Tribune – parue dans le Monde du 21/01/2022

Michel Lepesant, fondateur de la Maison commune de la décroissance, défend, dans une tribune au « Monde », l’idée d’une pension de retraite égale pour tous, quelle que soit la durée de cotisation, rémunératrice de l’activité sociale.

Retraites : « Dans un système solidaire par répartition, il ne devrait pas y avoir de calcul des annuités car il apporte le poison de l’individualisation »

Quel est le point commun entre la réforme des retraites proposée il y a trois ans par le gouvernement, qualifiée de «systémique» et soutenue par la CFDT, et la réforme «paramétrique» d’aujourd’hui, combattue par la CFDT, le front syndical et les partis de gauche ? Toutes deux se présentent comme des défenses du système par répartition, tout comme, d’ailleurs, l’opposition à la réforme actuelle.

Incroyable ! Tous seraient donc d’accord ? Est-ce possible ? Le système par répartition, c’est – ce devrait être – le contraire du système par capitalisation : c’est le choix de la solidarité contre le choix de l’individualisation. Du côté de la répartition, le financement se fait par le prélèvement obligatoire, par la cotisation ; du côté de la capitalisation, par l’épargne.

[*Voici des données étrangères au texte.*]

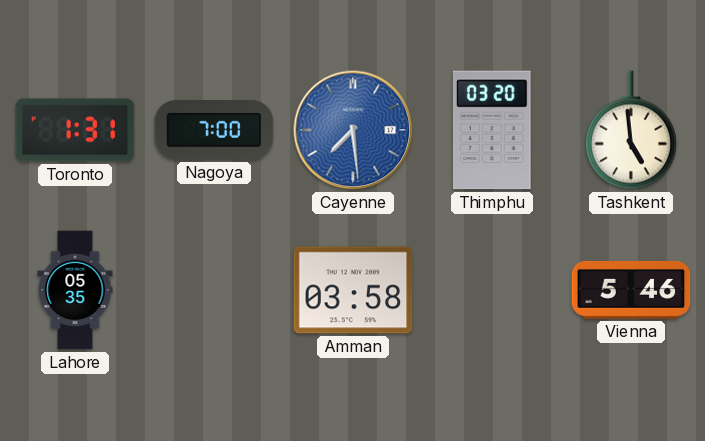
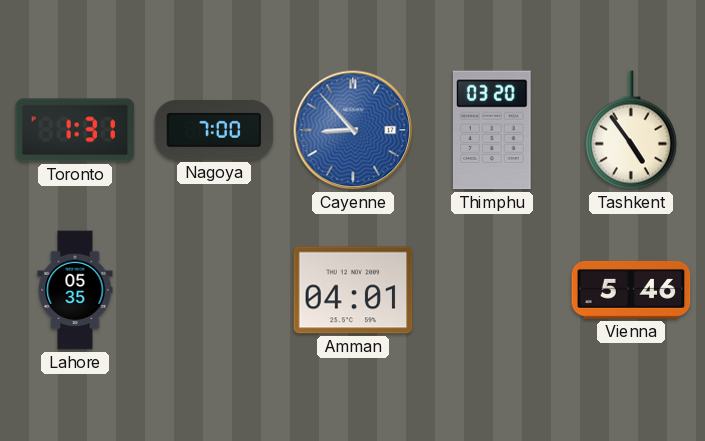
Cayenne: 7:29 -> 8:53
Tashkent: 4:59 -> 4:54
Amman: 03:58 -> 04:01
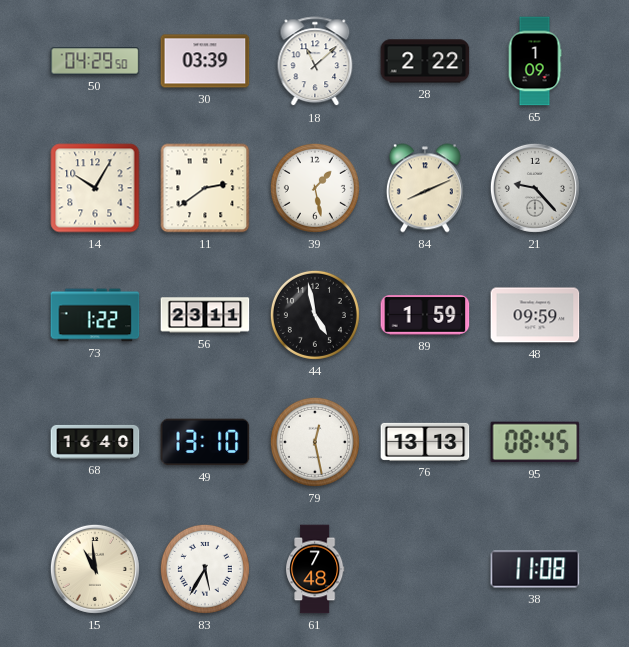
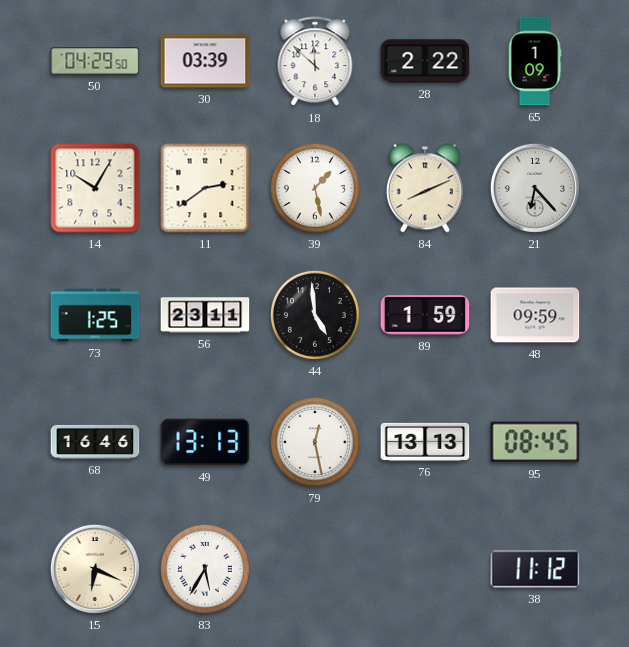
18: 11:08 -> 11:52
21: 9:23 -> 6:23
73: 1:22 -> 1:25
44: 4:58 -> 4:59
68: 16:40 -> 16:46
49: 13:10 -> 13:13
15: 10:59 -> 6:19
61: 7:48 -> none
38: 11:08 -> 11:12
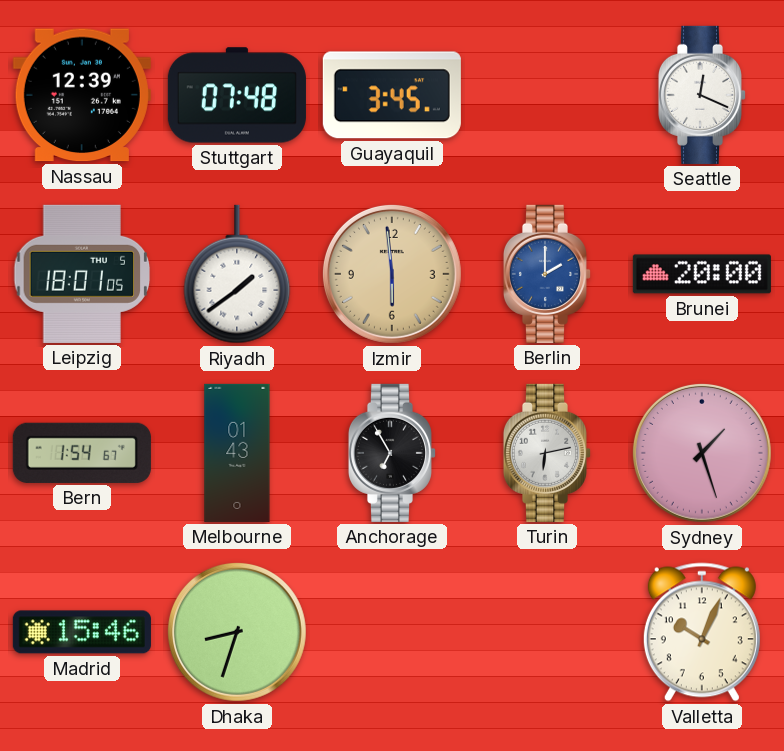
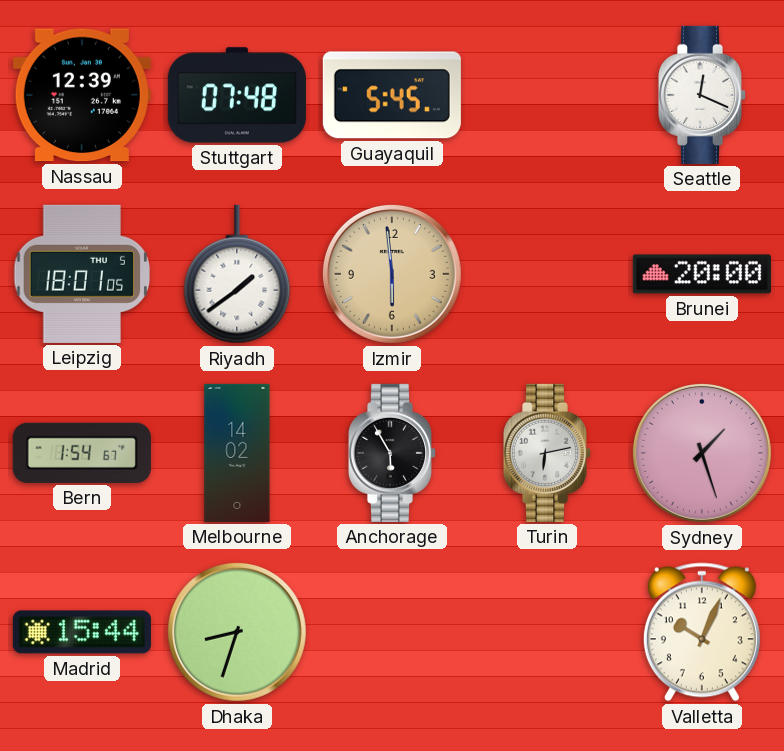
Guayaquil: 3:45 -> 5:45
Berlin: 2:00 -> none
Melbourne: 01:43 -> 14:02
Anchorage: 6:55 -> 5:55
Madrid: 15:46 -> 15:44
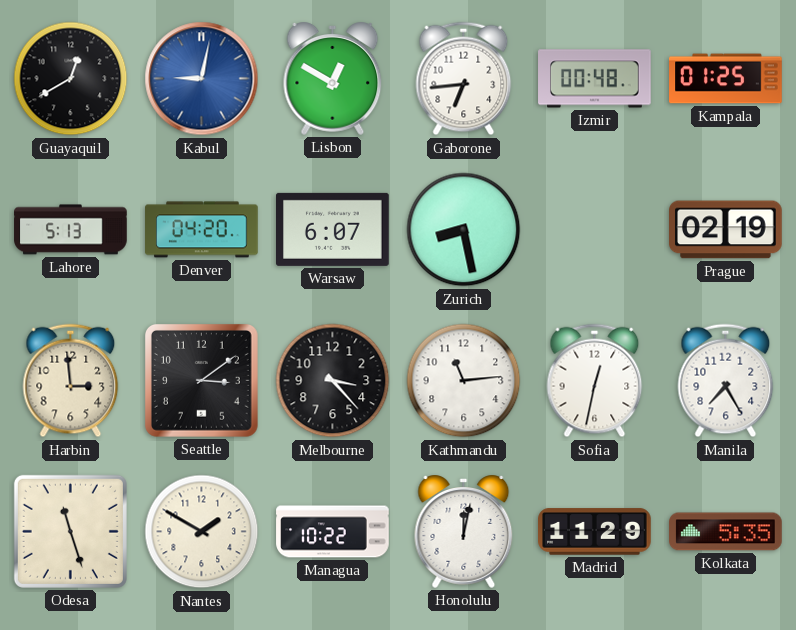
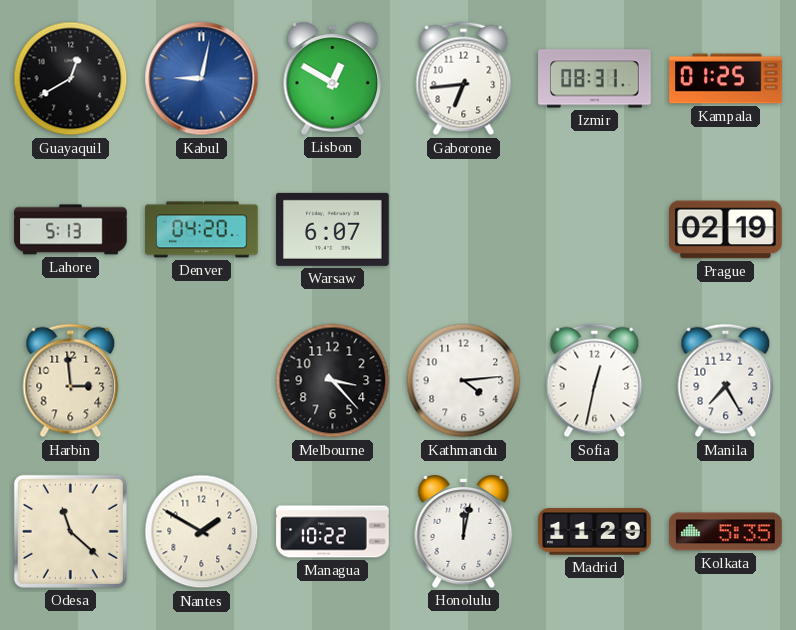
Izmir: 00:48 -> 08:31
Zurich: 8:28 -> none
Seattle: 3:09 -> none
Kathmandu: 11:14 -> 4:14
Odesa: 11:27 -> 11:22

D’un côté, un financement solidaire où les pensions sont financées par la répartition immédiate et collective des cotisations des actifs ; de l’autre, un financement individuel où la pension est le retour
différé d’un investissement. Au moment de l’entrée en retraite, le fonds de pension vend les actifs financiers achetés auparavant au nom de l’épargnant. Et à qui les vend-il ? Aux actifs du moment, qui souscrivent à leur tour en les achetant avec leurs revenus, qui lui-même vient en partie de leur travail…


La fable du « mérite »

Mais le cheval de Troie de l’individualisation ne s’est-il pas infiltré jusque dans le système qui devrait reposer sur la coopération ? C’était évident dans la tentative précédente puisque la réforme « systémique » reposait sur un principe de « points » dont il faut rappeler la logique : chacun pouvant individuellement arbitrer son « compte retraite », nul besoin d’agiter le chiffon rouge du recul de l’âge légal (d’où l’adhésion de la CFDT).

L’individualisation dans le monde du travail comme légitimation des inégalités, on connaît bien puisque c’est déjà elle qui justifie les différences de rémunération au nom de la fable du « mérite », dont les trois ingrédients seraient le diplôme, la responsabilité et l’expérience. Sans se lancer dans le chantier d’une remise en cause radicale d’une telle légitimation, on peut quand même se demander pourquoi ces inégalités se poursuivraient pendant la retraite.

Le non-travail d’un employé retraité diffère-t-il formellement du non-travail d’un cadre retraité ? Non, puisqu’ils sont dans la même situation : pour « ne pas travailler », aucun diplôme n’est requis, la responsabilité sociale est la même, nul besoin d’expérience. Nonobstant que non seulement les inégalités de revenus se sont converties en inégalités de patrimoine, mais elles ont aussi permis le financement individualiste d’un complément de retraite par capitalisation…


Le patronat responsable du sous-emploi des seniors

Pourquoi une telle évidence n’est-elle rappelée par aucun des participants du débat public actuel, alors qu’elle pourrait être la colonne vertébrale d’une véritable défense du système par répartition ? Parce qu’aujourd’hui, l’individualisation s’est immiscée dans le calcul du montant de la pension, fonction directe des cotisations. Ce que traduit le principe des annuités.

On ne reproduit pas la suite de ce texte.